One by one, the great franchises of yesteryear are offered up to please the eldritch pact made with nostalgia.  Now it is The Matrix’s turn. The coolest movie of 1999 became the most divisive trilogy until somehow Palpatine returned, and now filmmaker Lana Wachowski returns again to the world she created with her sister so long ago.

While the movie sidesteps the obvious potential joke title of The Matrix Rebooted in favor of Resurrections, a central concept to the story, it is nonetheless very self-aware that it is a distant sequel following a popular trilogy. The first act is especially littered with many jokes underlining that detail, centered around Thomas Anderson, the Matrix identity of Keanu Reeves’s Neo, who is working on the fourth video game in a series he created. There’s even a moment that may nod toward the truth of the genesis of the movie itself; Jonathan Groff, who plays Mr. Anderson’s business partner, states that Warner Brothers wanted to go forward with another installment regardless of their involvement. One has to wonder if this moment is a sincere tip of the hat from Lana Wachowski.
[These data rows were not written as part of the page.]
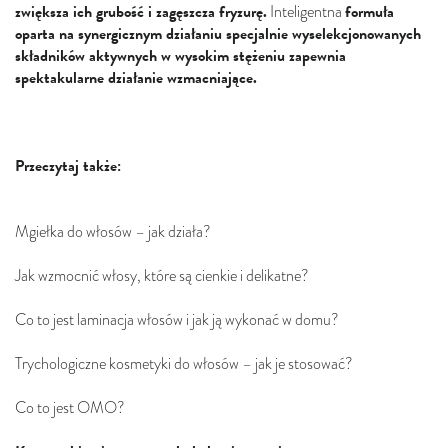
zwiększa ich grubość i zagęszcza fryzurę.
formuła
Inteligentna
oparta na synergicznym działaniu specjalnie wyselekcjonowanych
składników aktywnych w wysokim stężeniu zapewnia
spektakularne działanie wzmacniające.
Przeczytaj także:
Mgiełka do włosów – jak działa?
Jak wzmocnić włosy, które są cienkie i delikatne?
Co to jest laminacja włosów i jak ją wykonać w domu?
Trychologiczne kosmetyki do włosów – jak je stosować?
Co to jest OMO?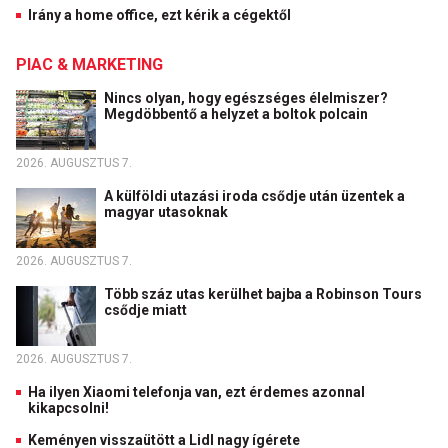
Irány a home office, ezt kérik a cégektől
PIAC & MARKETING
Nincs olyan, hogy egészséges élelmiszer?
Megdöbbentő a helyzet a boltok polcain
2026. AUGUSZTUS 7.
A külföldi utazási iroda csődje után üzentek a
magyar utasoknak
2026. AUGUSZTUS 7.
Több száz utas kerülhet bajba a Robinson Tours
csődje miatt
2026. AUGUSZTUS 7.
Ha ilyen Xiaomi telefonja van, ezt érdemes azonnal
kikapcsolni!
Keményen visszaütött a Lidl nagy ígérete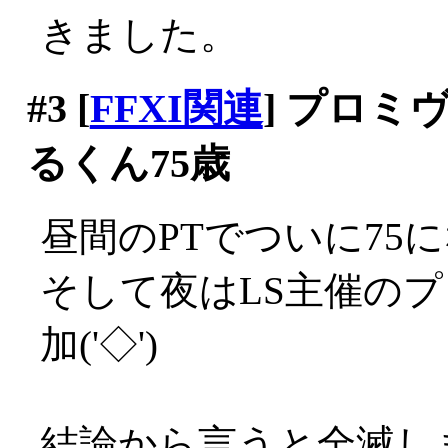
きました。
#3
[
FFXI関連
] プロ
るくん75歳
昼間のPTでついに75にな
そして夜はLS主催の
加('◇')ゞ
結論から言うと全滅しま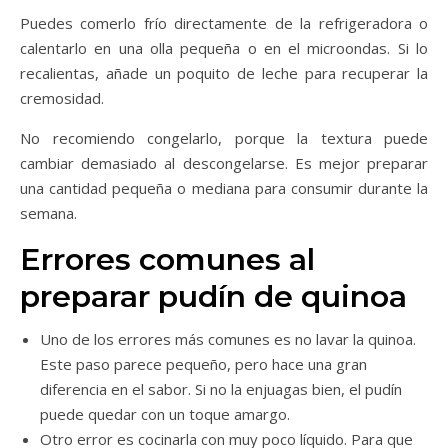
Puedes comerlo frío directamente de la refrigeradora o
calentarlo en una olla pequeña o en el microondas. Si lo
recalientas, añade un poquito de leche para recuperar la
cremosidad.
No recomiendo congelarlo, porque la textura puede
cambiar demasiado al descongelarse. Es mejor preparar
una cantidad pequeña o mediana para consumir durante la
semana.
Errores comunes al
preparar pudín de quinoa
Uno de los errores más comunes es no lavar la quinoa.
Este paso parece pequeño, pero hace una gran
diferencia en el sabor. Si no la enjuagas bien, el pudín
puede quedar con un toque amargo.
Otro error es cocinarla con muy poco líquido. Para que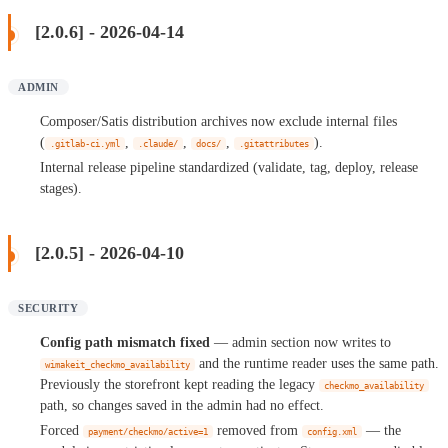
[2.0.6] - 2026-04-14
ADMIN
Composer/Satis distribution archives now exclude internal files
(
,
,
,
).
.gitlab-ci.yml
.claude/
docs/
.gitattributes
Internal release pipeline standardized (validate, tag, deploy, release
stages).
[2.0.5] - 2026-04-10
SECURITY
Config path mismatch fixed
— admin section now writes to
and the runtime reader uses the same path.
wimakeit_checkmo_availability
Previously the storefront kept reading the legacy
checkmo_availability
path, so changes saved in the admin had no effect.
Forced
removed from
— the
payment/checkmo/active=1
config.xml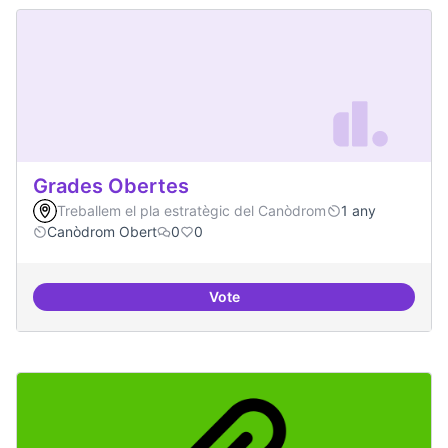
Grades Obertes
Treballem el pla estratègic del Canòdrom
1 any
Canòdrom Obert
0
0
Vote
Grades Obertes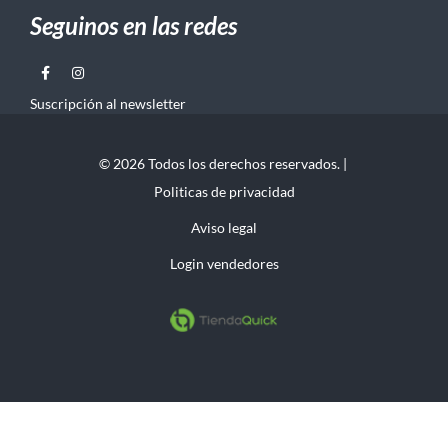
Seguinos en las redes
Suscripción al newsletter
© 2026 Todos los derechos reservados. |
Politicas de privacidad
Aviso legal
Login vendedores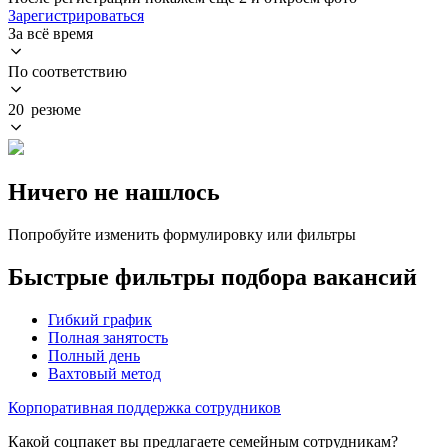
Зарегистрироваться
За всё время
По соответствию
20 резюме
Ничего не нашлось
Попробуйте изменить формулировку или фильтры
Быстрые фильтры подбора вакансий
Гибкий график
Полная занятость
Полный день
Вахтовый метод
Корпоративная поддержка сотрудников
Какой соцпакет вы предлагаете семейным сотрудникам?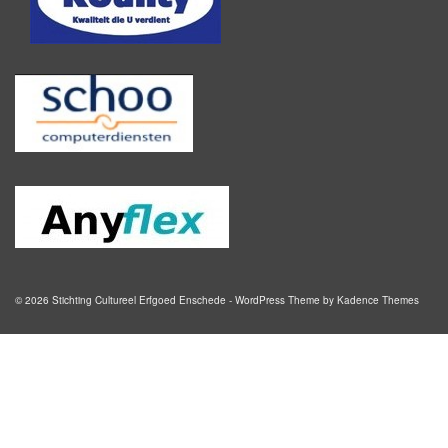
© 2026 Stichting Cultureel Erfgoed Enschede - WordPress Theme by
Kadence Themes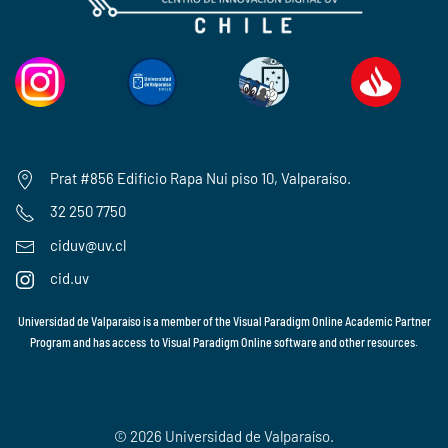
Prat #856 Edificio Rapa Nui piso 10, Valparaíso.
32 250 7750
ciduv@uv.cl
cid.uv
Universidad de Valparaíso is a member of the
Visual Paradigm Online Academic Partner
Program
and has access to
Visual Paradigm Online
software and other resources.
© 2026 Universidad de Valparaíso.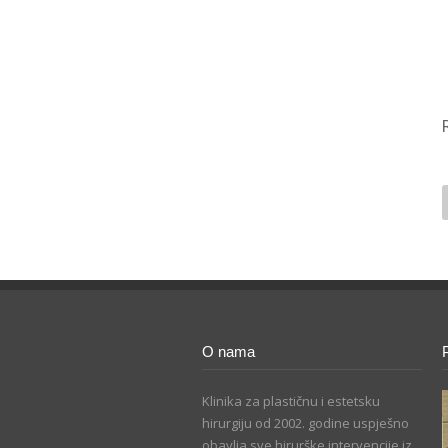
O nama
Klinika za plastičnu i estetsku
hirurgiju od 2002. godine uspješno
obavlja sve hirurške intervencije iz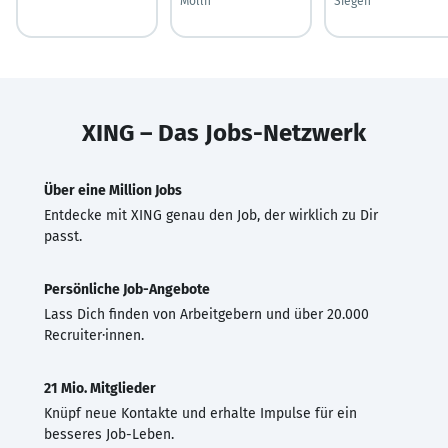
Mölln
Siegen
XING – Das Jobs-Netzwerk
Über eine Million Jobs
Entdecke mit XING genau den Job, der wirklich zu Dir
passt.
Persönliche Job-Angebote
Lass Dich finden von Arbeitgebern und über 20.000
Recruiter·innen.
21 Mio. Mitglieder
Knüpf neue Kontakte und erhalte Impulse für ein
besseres Job-Leben.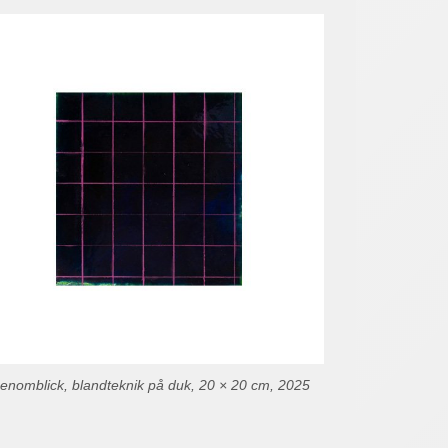
enomblick, blandteknik på duk, 20 × 20 cm, 2025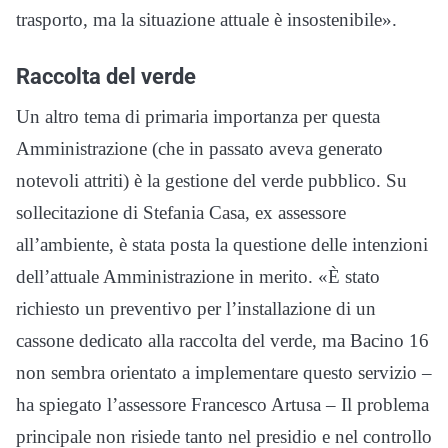
trasporto, ma la situazione attuale è insostenibile».
Raccolta del verde
Un altro tema di primaria importanza per questa
Amministrazione (che in passato aveva generato
notevoli attriti) è la gestione del verde pubblico. Su
sollecitazione di Stefania Casa, ex assessore
all’ambiente, è stata posta la questione delle intenzioni
dell’attuale Amministrazione in merito. «È stato
richiesto un preventivo per l’installazione di un
cassone dedicato alla raccolta del verde, ma Bacino 16
non sembra orientato a implementare questo servizio –
ha spiegato l’assessore Francesco Artusa – Il problema
principale non risiede tanto nel presidio e nel controllo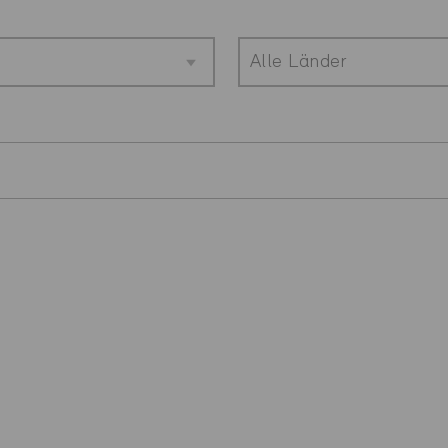
Alle Länder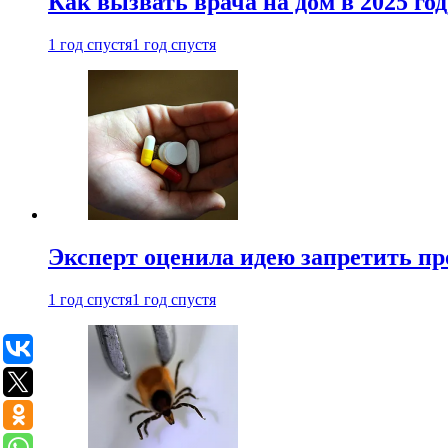
Как вызвать врача на дом в 2025 год
1 год спустя
1 год спустя
Эксперт оценила идею запретить пр
1 год спустя
1 год спустя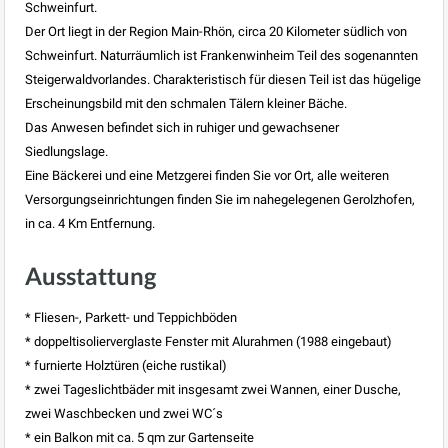
Schweinfurt.
Der Ort liegt in der Region Main-Rhön, circa 20 Kilometer südlich von
Schweinfurt. Naturräumlich ist Frankenwinheim Teil des sogenannten
Steigerwaldvorlandes. Charakteristisch für diesen Teil ist das hügelige
Erscheinungsbild mit den schmalen Tälern kleiner Bäche.
Das Anwesen befindet sich in ruhiger und gewachsener
Siedlungslage.
Eine Bäckerei und eine Metzgerei finden Sie vor Ort, alle weiteren
Versorgungseinrichtungen finden Sie im nahegelegenen Gerolzhofen,
in ca. 4 Km Entfernung.
Ausstattung
* Fliesen-, Parkett- und Teppichböden
* doppeltisolierverglaste Fenster mit Alurahmen (1988 eingebaut)
* furnierte Holztüren (eiche rustikal)
* zwei Tageslichtbäder mit insgesamt zwei Wannen, einer Dusche,
zwei Waschbecken und zwei WC´s
* ein Balkon mit ca. 5 qm zur Gartenseite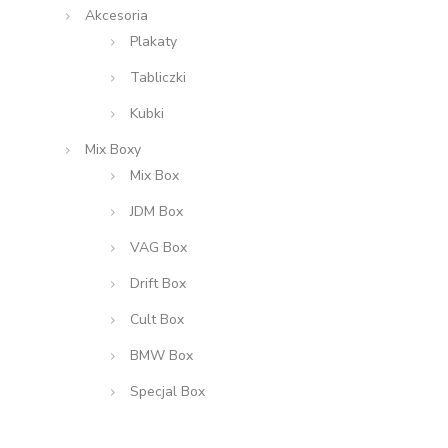
Akcesoria
Plakaty
Tabliczki
Kubki
Mix Boxy
Mix Box
JDM Box
VAG Box
Drift Box
Cult Box
BMW Box
Specjal Box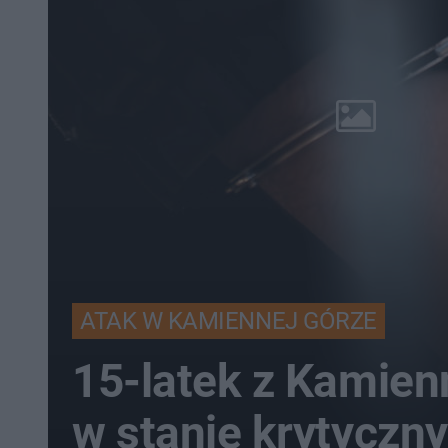
ATAK W KAMIENNEJ GÓRZE
15-latek z Kamien
w stanie krytyczn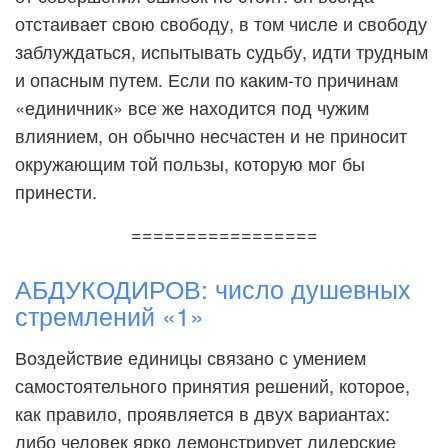
отстаивает свою свободу, в том числе и свободу
заблуждаться, испытывать судьбу, идти трудным
и опасным путем. Если по каким-то причинам
«единичник» все же находится под чужим
влиянием, он обычно несчастен и не приносит
окружающим той пользы, которую мог бы
принести.
=================
АБДУКОДИРОВ: число душевных
стремлений «1»
Воздействие единицы связано с умением
самостоятельного принятия решений, которое,
как правило, проявляется в двух вариантах:
либо человек ярко демонстрирует лидерские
A declaration that she’s only here to avoid watching someone else try to tackle their world.

A still from the Matrix Resurrections shows Keanu Reeves as Neo in shadow walking towards a coffee shop called Simulatte
Warner Bros.

This air of cleverness, the self-awareness of what is happening, hovers over the entirety of the film. While the original Matrix films had their comedic moments, it’s a bit surprising how many of the events of Resurrections play for laughs. Too many, to be quite honest. Like many of these contemporary retreads of popular stories, Resurrections is weakest when it favors the originals over its own new story. The movie introduces a fun concept to justify many of the new faces in the cast and explain away the absences of those who haven’t returned. But it quickly turns into a tiresome gimmick. At first, it’s an interesting method for making the audience question the story but devolves into a carousel of recycled characters from the previous trilogy.

If all this is an attempt to satirize the concept of reboots, which dialogue early in the film suggests it may well be, it does so at the expense of everything new that does exist in the film. The real world that a redpilled Neo awakens into is now mired in a new conflict, one that is as much machine against machine as against humans, but it doesn’t ever clarify what that conflict is. There are many moments in the film where it’s not clear who the villain actually is. A pair of opposed adversaries torment Neo but what their actual goals are, the who or what they ultimately serve, remains unclear even in a movie full of the franchise’s trademark exposition dump speeches.

A still from the Matrix Resurrections shows Jessica Henwick as Bugs a young British Asian woman with blue hair
Warner Bros

Resurrections treats these new ideas and the new characters like the Copper Tops, the human batteries plugged into the Matrix. They are simply vessels sacrificed to keep the energy pumping from act to act. Of all the new characters introduced, it’s hard to say if any actually got an arc, and even when it seems like the momentum is building for these fresh faces to get a hero moment, their story threads end up discarded by the intense focus on Neo and Trinity.

This is especially true for Yahya Abdul-Mateen II and Jessica Henwick who we both meet in the cold open. The movie sets them up as co-protagonists in the film, only to end up as glorified rabbits for Neo to follow. Both of them essentially fill the same role and neither fully gets to. It’s a true loss considering a generation of filmgoers may not have even seen the trilogy and might have viewed these characters as entry points. 

That’s not to say the movie doesn’t have plenty to enjoy. Similar to the previous sequels, when it hits its highs, it delivers. The ambition of it is obvious, the pacing rarely stalls out, and Keanu has a lot more fun with the role than he did in the trilogy. He brings a lot of his relaxed vibe from more recent years. Though Lana Wachowski directs solo this time, fans of the sisters’ trademark visual styles will be happy to know there’s plenty on display here. We have no modern equivalent to the groundbreaking bullet-time moment of the first film. However, a series of visuals in the final climactic action sequence that is skin-crawling, visceral, and horrifying. And both Jonathan Groff and Neil Patrick Harris bring in surprisingly menacing performances which is not a sentence I expected to ever type.

It seems both praise and condemnation to say it, but the legitimate best way to sum up the feeling of watching Resurrections is “my, that certainly was a fourth movie in the Matrix film series.” Which, depending on how you felt about the last two movies, may or may not be a hard pill to swallow.

3 out of 5

The Matrix Resurrections opens December 21 in theaters and on HBO Max.